Exercise:
Starting with the line that contains "que se refere." and stopping after the line that contains "uz pandēmiju, auga", return each line below exactly as written, with no others.
····················
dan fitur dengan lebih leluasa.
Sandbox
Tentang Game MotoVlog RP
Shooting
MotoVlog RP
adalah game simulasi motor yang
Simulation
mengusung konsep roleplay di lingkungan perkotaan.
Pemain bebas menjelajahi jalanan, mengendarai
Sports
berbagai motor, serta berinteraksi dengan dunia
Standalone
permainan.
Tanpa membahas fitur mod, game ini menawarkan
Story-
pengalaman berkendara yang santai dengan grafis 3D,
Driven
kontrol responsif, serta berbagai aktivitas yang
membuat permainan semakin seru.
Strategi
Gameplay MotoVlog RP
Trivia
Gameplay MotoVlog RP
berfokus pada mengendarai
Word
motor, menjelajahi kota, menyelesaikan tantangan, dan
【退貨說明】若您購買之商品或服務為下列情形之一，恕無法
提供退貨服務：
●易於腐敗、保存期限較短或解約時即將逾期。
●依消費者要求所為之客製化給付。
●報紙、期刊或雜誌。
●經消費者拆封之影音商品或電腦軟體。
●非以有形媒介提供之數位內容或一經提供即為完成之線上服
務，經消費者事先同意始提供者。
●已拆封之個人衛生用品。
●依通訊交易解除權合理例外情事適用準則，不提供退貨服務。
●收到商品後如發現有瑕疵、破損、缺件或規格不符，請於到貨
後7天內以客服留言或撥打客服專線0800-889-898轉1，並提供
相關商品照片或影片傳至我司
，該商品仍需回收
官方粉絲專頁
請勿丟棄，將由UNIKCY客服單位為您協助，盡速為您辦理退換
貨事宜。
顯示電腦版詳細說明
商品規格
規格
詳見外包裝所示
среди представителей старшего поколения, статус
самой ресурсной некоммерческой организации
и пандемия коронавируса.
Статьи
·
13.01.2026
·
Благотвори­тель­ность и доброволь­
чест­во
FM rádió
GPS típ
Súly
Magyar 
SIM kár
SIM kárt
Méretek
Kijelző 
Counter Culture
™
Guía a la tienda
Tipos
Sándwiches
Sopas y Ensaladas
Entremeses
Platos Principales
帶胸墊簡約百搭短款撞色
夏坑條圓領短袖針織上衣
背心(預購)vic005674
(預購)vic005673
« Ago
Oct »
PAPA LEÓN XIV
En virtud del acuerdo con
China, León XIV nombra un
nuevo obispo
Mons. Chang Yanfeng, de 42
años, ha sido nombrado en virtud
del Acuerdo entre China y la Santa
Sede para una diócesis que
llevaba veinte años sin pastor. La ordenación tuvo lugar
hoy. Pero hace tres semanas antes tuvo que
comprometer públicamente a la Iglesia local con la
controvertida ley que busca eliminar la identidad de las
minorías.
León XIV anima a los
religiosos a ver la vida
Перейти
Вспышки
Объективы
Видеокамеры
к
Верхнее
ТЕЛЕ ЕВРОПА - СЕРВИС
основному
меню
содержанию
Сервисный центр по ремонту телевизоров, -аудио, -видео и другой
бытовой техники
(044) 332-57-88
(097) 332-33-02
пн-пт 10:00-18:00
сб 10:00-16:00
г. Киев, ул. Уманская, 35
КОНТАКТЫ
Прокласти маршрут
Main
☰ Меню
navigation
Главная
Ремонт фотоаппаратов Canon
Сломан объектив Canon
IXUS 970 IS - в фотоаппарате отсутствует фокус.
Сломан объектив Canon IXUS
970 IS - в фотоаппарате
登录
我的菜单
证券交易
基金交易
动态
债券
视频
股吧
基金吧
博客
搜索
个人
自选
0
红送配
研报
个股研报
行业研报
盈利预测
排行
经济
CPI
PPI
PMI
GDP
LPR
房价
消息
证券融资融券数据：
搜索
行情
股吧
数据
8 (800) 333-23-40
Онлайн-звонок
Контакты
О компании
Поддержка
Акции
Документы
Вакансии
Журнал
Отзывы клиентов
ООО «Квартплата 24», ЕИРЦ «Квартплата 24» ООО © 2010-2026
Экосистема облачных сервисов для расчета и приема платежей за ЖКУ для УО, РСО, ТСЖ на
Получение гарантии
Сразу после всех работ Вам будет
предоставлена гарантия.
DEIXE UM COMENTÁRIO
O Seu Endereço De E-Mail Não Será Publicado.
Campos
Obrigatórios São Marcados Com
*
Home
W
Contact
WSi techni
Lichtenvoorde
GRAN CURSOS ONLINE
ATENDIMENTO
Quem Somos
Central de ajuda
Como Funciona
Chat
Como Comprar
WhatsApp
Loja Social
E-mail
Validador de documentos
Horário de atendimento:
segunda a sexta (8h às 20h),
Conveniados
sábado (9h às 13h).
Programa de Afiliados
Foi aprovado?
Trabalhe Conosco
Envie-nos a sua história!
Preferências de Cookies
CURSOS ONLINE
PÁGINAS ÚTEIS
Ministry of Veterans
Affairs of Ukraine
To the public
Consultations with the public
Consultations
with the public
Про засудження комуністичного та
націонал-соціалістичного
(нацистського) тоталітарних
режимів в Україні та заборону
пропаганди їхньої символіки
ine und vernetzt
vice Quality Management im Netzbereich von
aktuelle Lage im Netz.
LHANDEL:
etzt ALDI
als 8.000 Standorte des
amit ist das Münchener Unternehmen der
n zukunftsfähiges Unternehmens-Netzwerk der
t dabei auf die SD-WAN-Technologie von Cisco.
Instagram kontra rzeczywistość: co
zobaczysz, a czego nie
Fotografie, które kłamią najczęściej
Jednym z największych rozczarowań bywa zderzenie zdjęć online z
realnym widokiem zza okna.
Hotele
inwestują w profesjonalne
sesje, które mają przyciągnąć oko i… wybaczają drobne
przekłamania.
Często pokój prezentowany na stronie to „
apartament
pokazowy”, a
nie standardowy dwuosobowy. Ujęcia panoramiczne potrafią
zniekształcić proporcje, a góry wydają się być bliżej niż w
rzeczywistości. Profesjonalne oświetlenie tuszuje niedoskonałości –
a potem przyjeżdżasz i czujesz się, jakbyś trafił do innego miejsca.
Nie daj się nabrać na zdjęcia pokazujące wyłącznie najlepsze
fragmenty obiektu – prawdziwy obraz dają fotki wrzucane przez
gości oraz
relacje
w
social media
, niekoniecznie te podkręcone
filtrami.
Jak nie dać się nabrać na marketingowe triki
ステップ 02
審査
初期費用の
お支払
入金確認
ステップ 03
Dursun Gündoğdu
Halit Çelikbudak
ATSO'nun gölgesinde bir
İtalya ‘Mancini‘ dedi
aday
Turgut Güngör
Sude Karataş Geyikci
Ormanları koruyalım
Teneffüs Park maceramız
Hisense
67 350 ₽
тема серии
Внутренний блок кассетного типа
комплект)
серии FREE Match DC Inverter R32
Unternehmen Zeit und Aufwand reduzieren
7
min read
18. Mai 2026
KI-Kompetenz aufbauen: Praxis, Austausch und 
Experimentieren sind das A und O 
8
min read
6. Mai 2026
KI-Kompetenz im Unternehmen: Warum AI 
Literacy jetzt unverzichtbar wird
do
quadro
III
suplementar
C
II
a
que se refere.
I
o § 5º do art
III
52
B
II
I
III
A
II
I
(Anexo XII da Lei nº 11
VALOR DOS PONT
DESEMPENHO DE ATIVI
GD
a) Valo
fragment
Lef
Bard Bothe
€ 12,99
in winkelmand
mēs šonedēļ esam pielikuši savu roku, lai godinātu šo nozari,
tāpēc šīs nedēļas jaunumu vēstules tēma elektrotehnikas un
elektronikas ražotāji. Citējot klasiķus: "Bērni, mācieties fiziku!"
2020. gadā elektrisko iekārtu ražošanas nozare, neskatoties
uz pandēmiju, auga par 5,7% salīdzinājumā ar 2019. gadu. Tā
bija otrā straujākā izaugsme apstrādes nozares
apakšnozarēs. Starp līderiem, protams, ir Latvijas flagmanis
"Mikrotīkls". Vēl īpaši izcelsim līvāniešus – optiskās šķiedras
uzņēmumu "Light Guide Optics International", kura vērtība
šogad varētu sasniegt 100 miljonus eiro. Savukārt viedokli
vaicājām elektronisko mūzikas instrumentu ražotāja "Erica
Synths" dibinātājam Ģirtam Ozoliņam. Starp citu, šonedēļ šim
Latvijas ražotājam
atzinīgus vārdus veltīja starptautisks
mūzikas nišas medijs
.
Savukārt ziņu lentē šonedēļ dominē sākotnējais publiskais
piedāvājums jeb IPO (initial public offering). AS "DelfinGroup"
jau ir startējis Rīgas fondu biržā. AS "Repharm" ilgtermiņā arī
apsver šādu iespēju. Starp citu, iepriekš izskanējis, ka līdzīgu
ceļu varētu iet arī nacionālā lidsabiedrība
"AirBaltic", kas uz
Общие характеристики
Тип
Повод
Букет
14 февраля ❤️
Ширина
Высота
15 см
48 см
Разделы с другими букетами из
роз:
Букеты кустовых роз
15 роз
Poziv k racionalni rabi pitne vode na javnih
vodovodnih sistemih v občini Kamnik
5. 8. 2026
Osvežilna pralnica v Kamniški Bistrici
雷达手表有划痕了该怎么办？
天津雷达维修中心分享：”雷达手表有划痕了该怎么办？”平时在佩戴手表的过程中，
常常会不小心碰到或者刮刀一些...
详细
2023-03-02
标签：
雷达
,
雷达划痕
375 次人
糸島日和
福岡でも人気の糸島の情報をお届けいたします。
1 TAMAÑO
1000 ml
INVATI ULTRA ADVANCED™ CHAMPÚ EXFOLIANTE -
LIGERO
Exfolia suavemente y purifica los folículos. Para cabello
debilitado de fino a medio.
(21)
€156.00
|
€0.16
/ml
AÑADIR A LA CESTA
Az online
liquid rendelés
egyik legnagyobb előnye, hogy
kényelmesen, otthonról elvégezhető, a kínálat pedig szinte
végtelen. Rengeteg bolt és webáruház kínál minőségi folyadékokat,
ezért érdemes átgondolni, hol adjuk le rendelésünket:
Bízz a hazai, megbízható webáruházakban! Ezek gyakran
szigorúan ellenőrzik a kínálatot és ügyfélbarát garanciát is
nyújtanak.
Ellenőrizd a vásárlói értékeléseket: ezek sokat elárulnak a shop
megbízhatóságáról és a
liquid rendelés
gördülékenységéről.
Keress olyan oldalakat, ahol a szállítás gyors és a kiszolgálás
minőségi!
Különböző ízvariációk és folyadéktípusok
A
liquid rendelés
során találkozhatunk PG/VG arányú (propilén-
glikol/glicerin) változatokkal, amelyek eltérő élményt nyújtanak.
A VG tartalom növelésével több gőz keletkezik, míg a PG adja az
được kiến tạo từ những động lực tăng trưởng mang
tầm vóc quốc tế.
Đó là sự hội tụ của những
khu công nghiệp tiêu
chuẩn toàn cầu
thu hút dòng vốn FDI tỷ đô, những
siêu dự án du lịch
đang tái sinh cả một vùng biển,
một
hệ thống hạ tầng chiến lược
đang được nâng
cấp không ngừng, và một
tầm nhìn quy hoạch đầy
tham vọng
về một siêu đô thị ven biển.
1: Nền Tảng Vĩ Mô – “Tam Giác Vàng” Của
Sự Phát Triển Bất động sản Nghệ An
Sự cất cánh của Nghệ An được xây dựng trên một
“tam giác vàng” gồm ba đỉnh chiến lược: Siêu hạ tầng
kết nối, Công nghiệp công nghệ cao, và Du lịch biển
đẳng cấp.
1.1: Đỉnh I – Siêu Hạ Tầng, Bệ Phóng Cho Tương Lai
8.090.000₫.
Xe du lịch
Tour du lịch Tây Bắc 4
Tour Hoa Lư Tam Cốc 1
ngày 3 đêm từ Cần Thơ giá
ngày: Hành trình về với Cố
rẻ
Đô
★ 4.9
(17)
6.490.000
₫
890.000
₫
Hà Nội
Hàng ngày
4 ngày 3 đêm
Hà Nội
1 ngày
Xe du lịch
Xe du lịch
····················
Task response:
que se refere.
I
o § 5º do art
III
52
B
II
I
III
A
II
I
(Anexo XII da Lei nº 11
VALOR DOS PONT
DESEMPENHO DE ATIVI
GD
a) Valo
fragment
Lef
Bard Bothe
€ 12,99
in winkelmand
mēs šonedēļ esam pielikuši savu roku, lai godinātu šo nozari,
tāpēc šīs nedēļas jaunumu vēstules tēma elektrotehnikas un
elektronikas ražotāji. Citējot klasiķus: "Bērni, mācieties fiziku!"
2020. gadā elektrisko iekārtu ražošanas nozare, neskatoties
uz pandēmiju, auga par 5,7% salīdzinājumā ar 2019. gadu. Tā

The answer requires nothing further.